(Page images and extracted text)

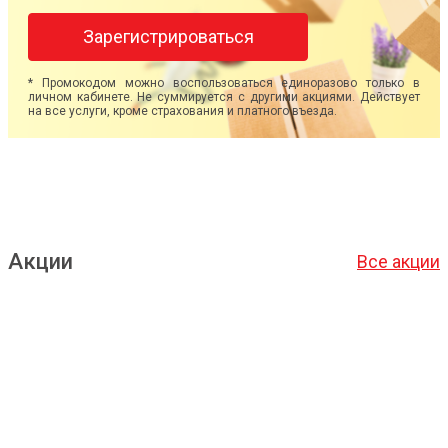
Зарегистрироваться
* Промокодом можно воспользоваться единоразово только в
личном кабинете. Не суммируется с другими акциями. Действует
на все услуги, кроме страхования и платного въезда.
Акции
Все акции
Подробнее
* * *
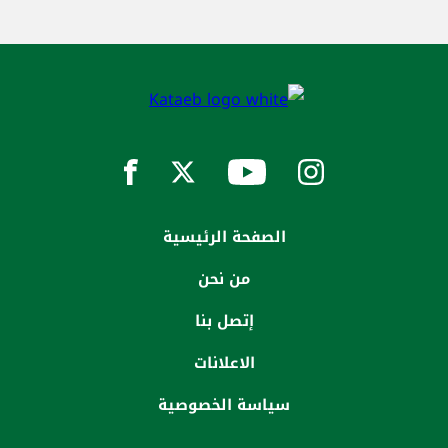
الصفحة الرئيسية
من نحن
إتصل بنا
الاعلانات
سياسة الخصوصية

*What this task involves:* Transcribe the records above from the line holding "الصفحة الرئيسية" down to the line holding "سياسة الخصوصية", inclusive, without adding anything.

*Response for this exercise:*
الصفحة الرئيسية
من نحن
إتصل بنا
الاعلانات
سياسة الخصوصية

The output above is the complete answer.